The Qantas Antarctica flights are ongoing so it looks like they will be chartering others' B747s.

3 Holer
5th Dec 2019, 04:34
Chronic Snoozer says:
"So you're saying that anyone who questions with the outcome of the Mahon inquiry (which of course was infallible) is either ignorant or fails to grasp the facts?"

Not at all Snoozer, what I said was (and I shall spell it out for you- in BOLD text) - Jim Collins and his crew hadnothing whatsoever to do with the cause of this accident as has been confirmed by highly qualified legal persons, multiple inquiries and aviation experts worldwide (I am not including the ones on this forum!).

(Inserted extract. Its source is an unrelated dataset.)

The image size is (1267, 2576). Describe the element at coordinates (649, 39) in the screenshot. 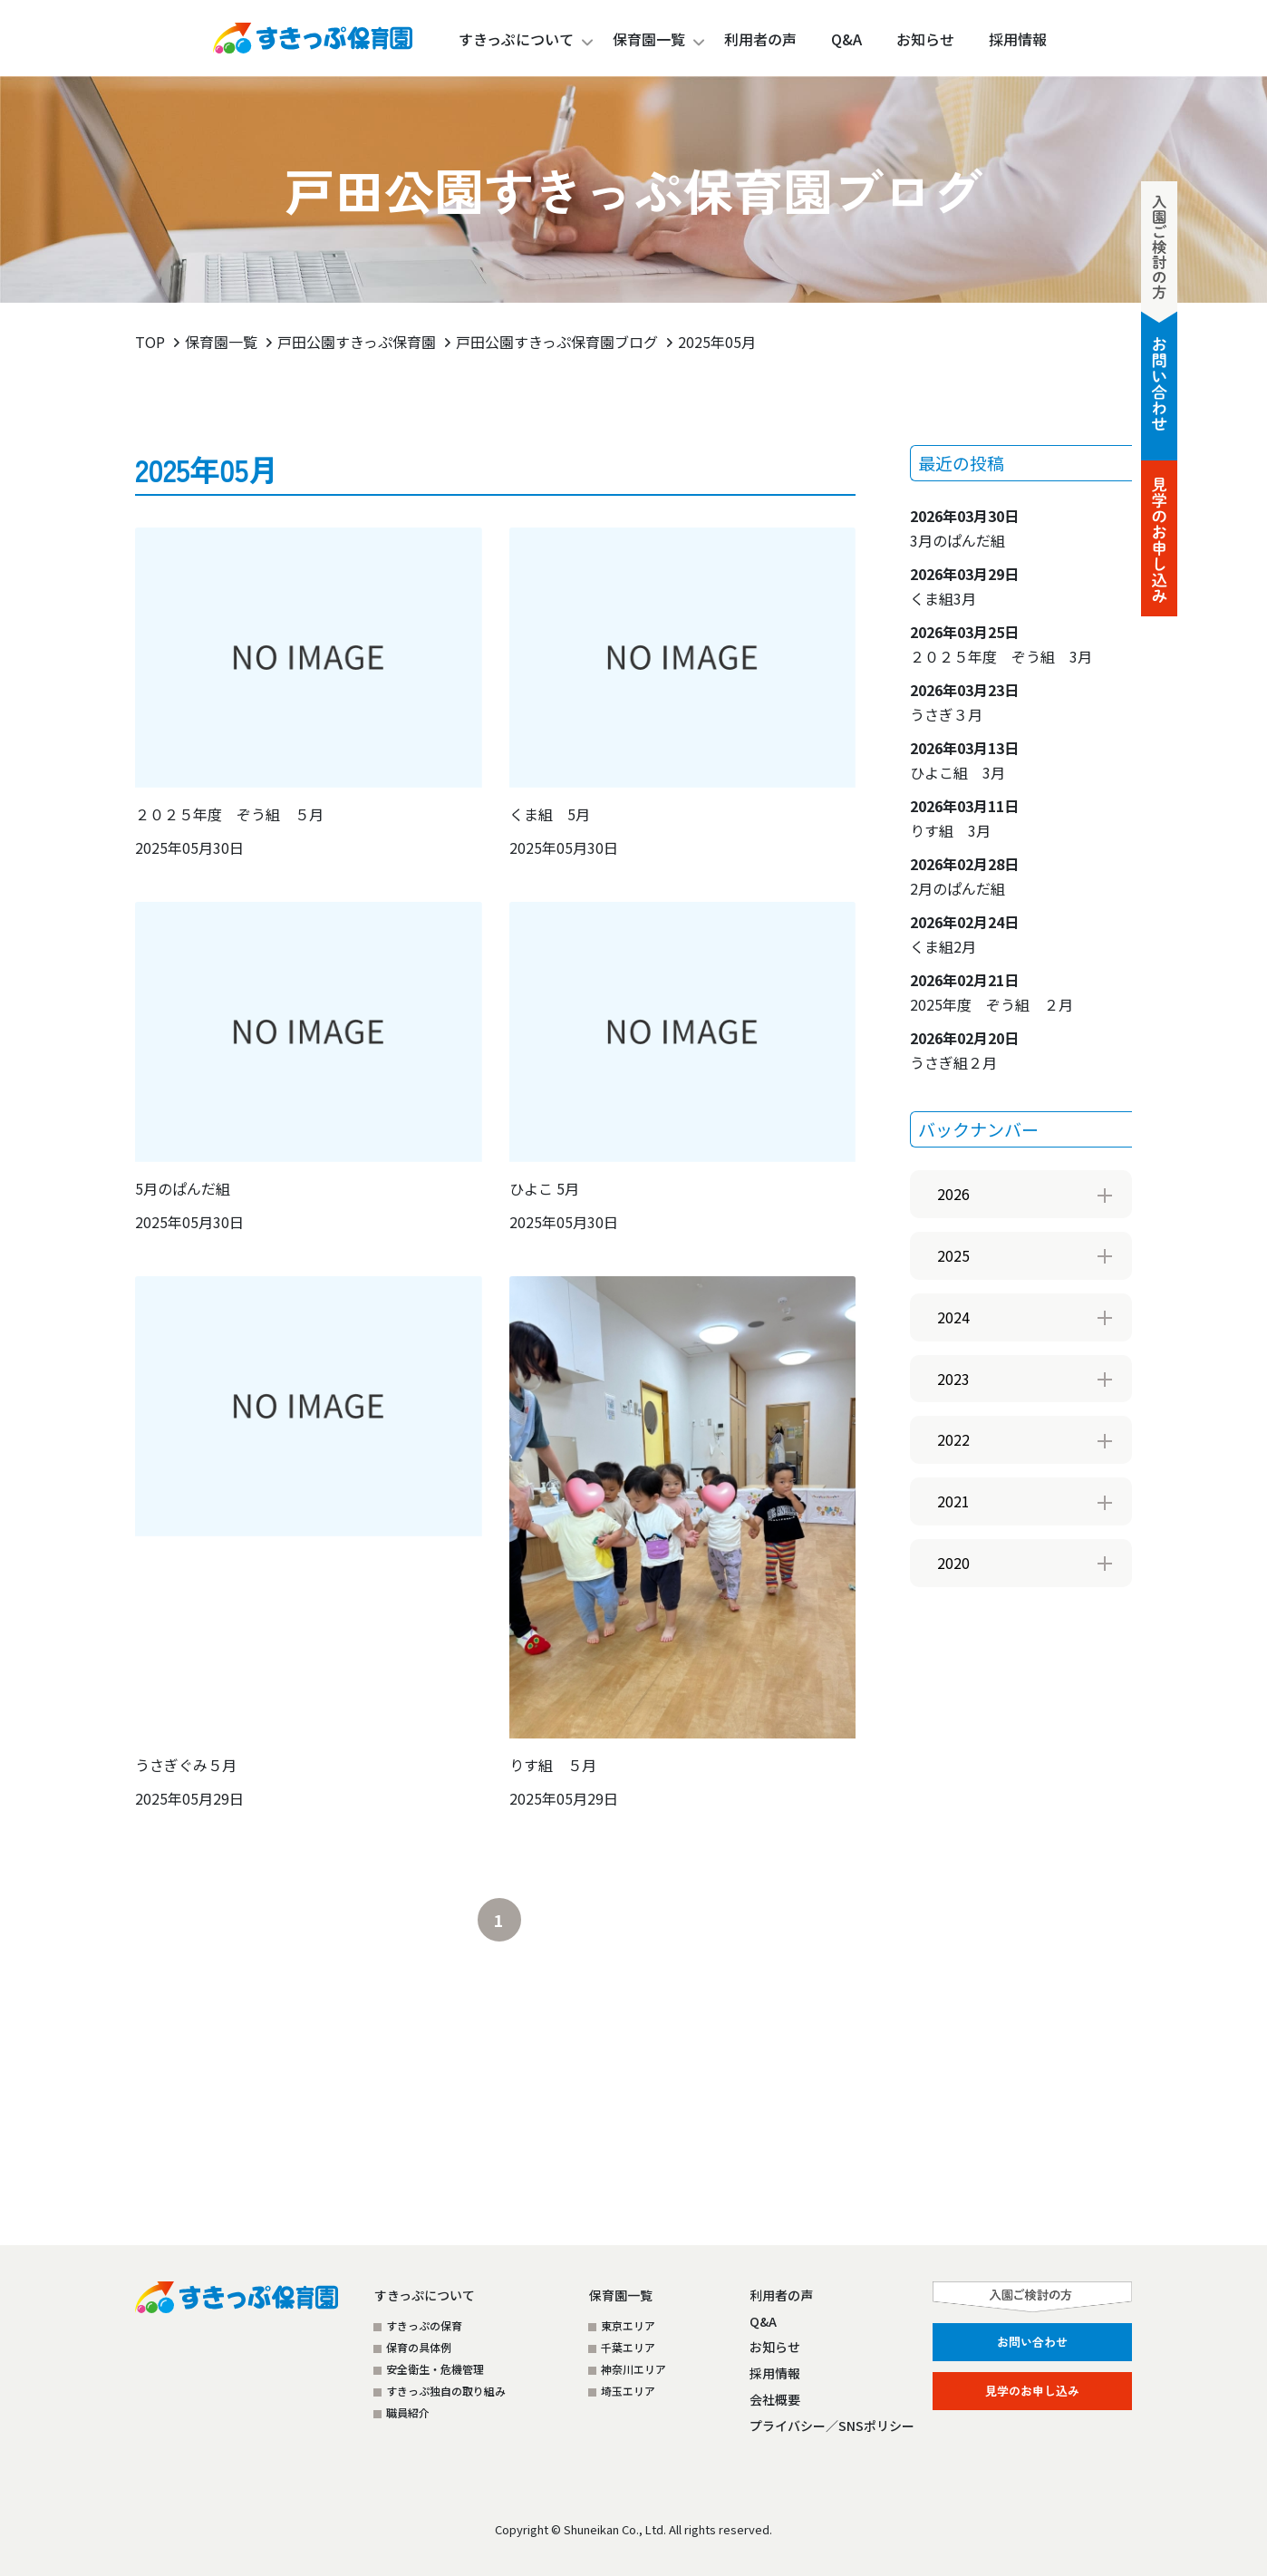

I see `保育園一覧` at that location.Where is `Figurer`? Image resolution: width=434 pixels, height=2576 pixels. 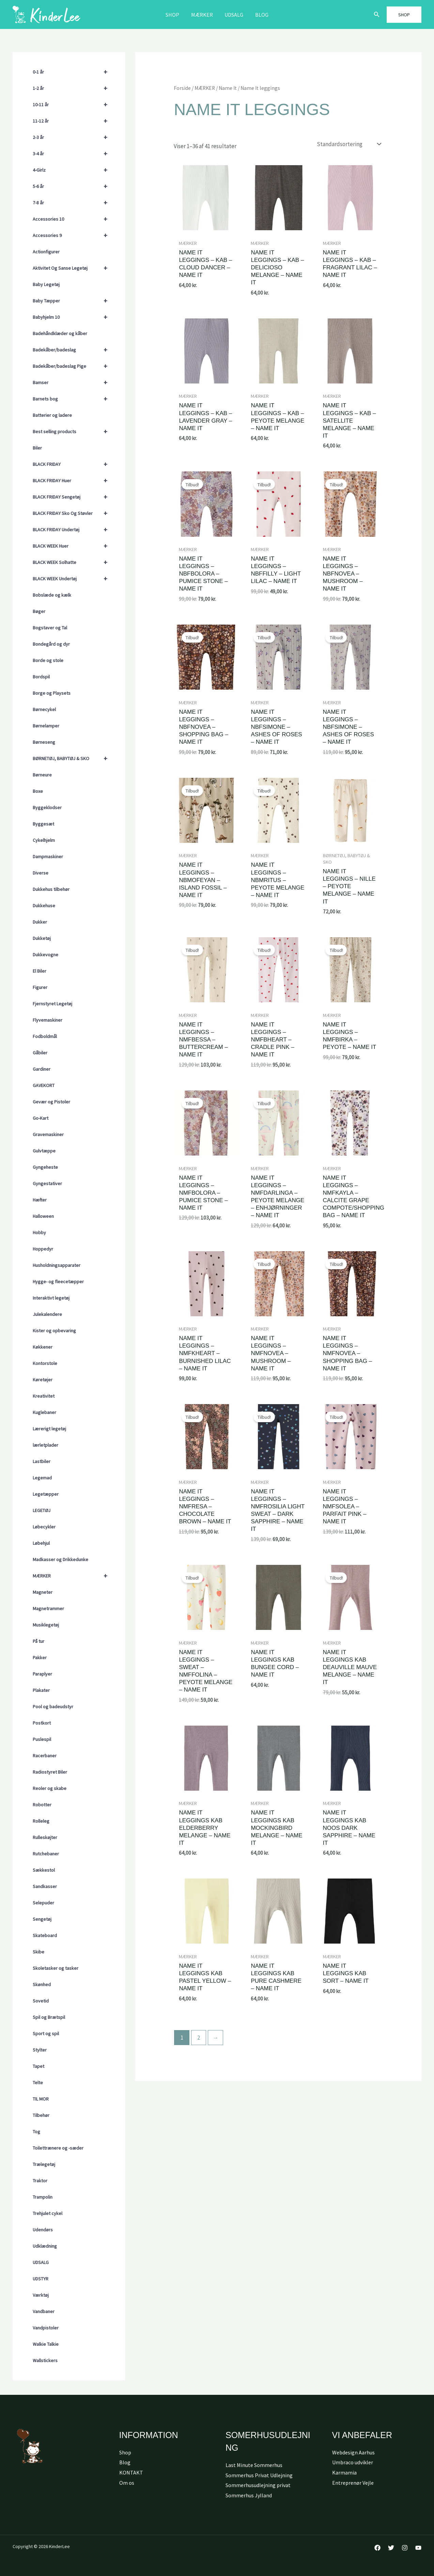 Figurer is located at coordinates (40, 987).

Only ignorance and a failure to grasp the facts in this accident would make anyone "suggest" otherwise.

The Mahon Inquiry was only a part of the of the many appeals, exhaustive investigations by Vette et al, into the effects of whiteout and visual deception, open admissions by Air New Zealand and the New Zealand government that they had got it wrong about the findings of the Chippendale report blaming Pilot Error for the crash and finally, the Privy Council conceding the pilots had NO CASE TO ANSWER in this whole disgraceful affair.
As I said in the last debate (15 years ago), there will never be a change to Mahon & the Privy Council's official finding. However, it is OK to get together on this forum and chew the fat.

Look forward to 2020 when they officiate the memorial in Antarctica.